I used to feel like a failed project a lot of times. I felt like the scattered whiskers on someone else’s face. I felt started and stopped, like I was doomed to a cycle of try – fail – repeat.
About a year ago I hit a wall. I realized that I couldn’t keep going if I really thought of myself that way. So, I got real deep down inside of myself and took a look around at some of the dark corners of my life, places where I hadn’t been in a while and had closed off and stopped thinking about. I found shame. I was ashamed of who I was.
And then I talked to God about it. Know what? He told me he wasn’t ashamed of me. He told me he was happy with who I was, even in the dark corners. He told me that I wasn’t a failed project, but that I was a fully formed, whole individual.
There’s an old song that says, “God’s still working on me, to make me what I ought to be.” That’s song is fine, as long as we understand that God’s never finished with us. He’s such a perfect builder, but he never stops building our lives. That tells me one thing: He doesn’t think of us as a project or a check on his To-Do list. He thinks of us as individual people whom he loves. We don’t have to achieve anything in order for him to love us.

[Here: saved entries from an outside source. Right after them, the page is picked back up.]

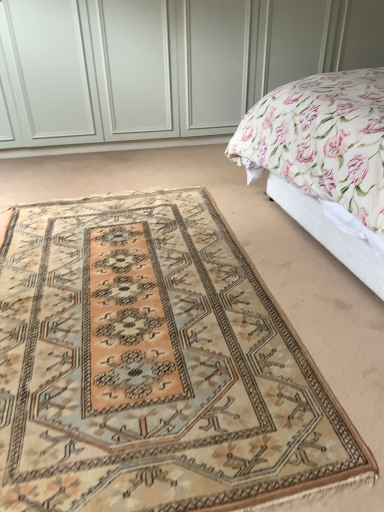 What is the approximate width of floral fabric bed at upper right?

The width of floral fabric bed at upper right is 4.21 feet.

Describe the element at coordinates (325, 162) in the screenshot. I see `floral fabric bed at upper right` at that location.

Image resolution: width=384 pixels, height=512 pixels. What are the coordinates of `floral fabric bed at upper right` in the screenshot? It's located at (325, 162).

Where is `beige wool rug at center`? beige wool rug at center is located at coordinates [x=154, y=366].

The height and width of the screenshot is (512, 384). What do you see at coordinates (154, 366) in the screenshot?
I see `beige wool rug at center` at bounding box center [154, 366].

Find the location of `floral fabric bed at upper right`. floral fabric bed at upper right is located at coordinates (325, 162).

Is beige wool rug at center at the left side of floral fabric bed at upper right?

Correct, you'll find beige wool rug at center to the left of floral fabric bed at upper right.

In the image, is beige wool rug at center positioned in front of or behind floral fabric bed at upper right?

Result: Visually, beige wool rug at center is located in front of floral fabric bed at upper right.

Considering the points (70, 381) and (286, 106), which point is in front, point (70, 381) or point (286, 106)?

The point (70, 381) is closer.

From the image's perspective, is beige wool rug at center located above or below floral fabric bed at upper right?

Clearly, from the image's perspective, beige wool rug at center is below floral fabric bed at upper right.

From a real-world perspective, who is located higher, beige wool rug at center or floral fabric bed at upper right?

floral fabric bed at upper right, from a real-world perspective.

Looking at this image, between beige wool rug at center and floral fabric bed at upper right, which one has smaller width?

floral fabric bed at upper right.

Considering the sizes of objects beige wool rug at center and floral fabric bed at upper right in the image provided, who is shorter, beige wool rug at center or floral fabric bed at upper right?

beige wool rug at center is shorter.

Which of these two, beige wool rug at center or floral fabric bed at upper right, is bigger?

floral fabric bed at upper right.

Which is correct: beige wool rug at center is inside floral fabric bed at upper right, or outside of it?

beige wool rug at center is not inside floral fabric bed at upper right, it's outside.

Is beige wool rug at center not close to floral fabric bed at upper right?

No, beige wool rug at center is not far from floral fabric bed at upper right.

Could you tell me if beige wool rug at center is turned towards floral fabric bed at upper right?

No.

Can you tell me how much beige wool rug at center and floral fabric bed at upper right differ in facing direction?

The angle between the facing direction of beige wool rug at center and the facing direction of floral fabric bed at upper right is 86.9 degrees.

At what (x,y) coordinates should I click in order to perform the action: click on bed above the beige wool rug at center (from the image's perspective). Please return your answer as a coordinate pair (x, y). Looking at the image, I should click on (325, 162).

Considering the positions of objects floral fabric bed at upper right and beige wool rug at center in the image provided, who is more to the left, floral fabric bed at upper right or beige wool rug at center?

Positioned to the left is beige wool rug at center.

Is the depth of floral fabric bed at upper right less than that of beige wool rug at center?

No, floral fabric bed at upper right is further to the viewer.

Is point (286, 132) closer or farther from the camera than point (328, 390)?

Point (286, 132) is farther from the camera than point (328, 390).

From the image's perspective, between floral fabric bed at upper right and beige wool rug at center, who is located below?

beige wool rug at center.

From a real-world perspective, which object stands above the other?

In real-world perspective, floral fabric bed at upper right is above.

Is floral fabric bed at upper right wider or thinner than beige wool rug at center?

In the image, floral fabric bed at upper right appears to be more narrow than beige wool rug at center.

Which of these two, floral fabric bed at upper right or beige wool rug at center, stands shorter?

beige wool rug at center is shorter.

Considering the sizes of objects floral fabric bed at upper right and beige wool rug at center in the image provided, who is bigger, floral fabric bed at upper right or beige wool rug at center?

floral fabric bed at upper right.

Is beige wool rug at center located within floral fabric bed at upper right?

No, beige wool rug at center is not inside floral fabric bed at upper right.

Is floral fabric bed at upper right far away from beige wool rug at center?

Actually, floral fabric bed at upper right and beige wool rug at center are a little close together.

Does floral fabric bed at upper right turn towards beige wool rug at center?

Yes, floral fabric bed at upper right is aimed at beige wool rug at center.

The height and width of the screenshot is (512, 384). Identify the location of mat lying on the left of floral fabric bed at upper right. (154, 366).

Identify the location of bed lying behind the beige wool rug at center. (325, 162).

The height and width of the screenshot is (512, 384). I want to click on mat lying on the left of floral fabric bed at upper right, so click(x=154, y=366).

God doesn’t view us as a means to an end – we are the end. He doesn’t view us as a prospect or a project. We are the product of his great love.
The process of growth in our lives involves us being honest about what’s wrong with us. But so often the process gets stalled and we’re left focusing on what’s wrong without any movement towards what’s good. We need a little boost, a slight shove into the goodness that we all contain as image-bearers of God. I hope I can be that boost or shove for people, because I can remember vividly many times in my life how I needed it.
Do you need a boost today, to remind you that you aren’t a project or prospect but a person? Who can you help shove back towards the goodness inside of them?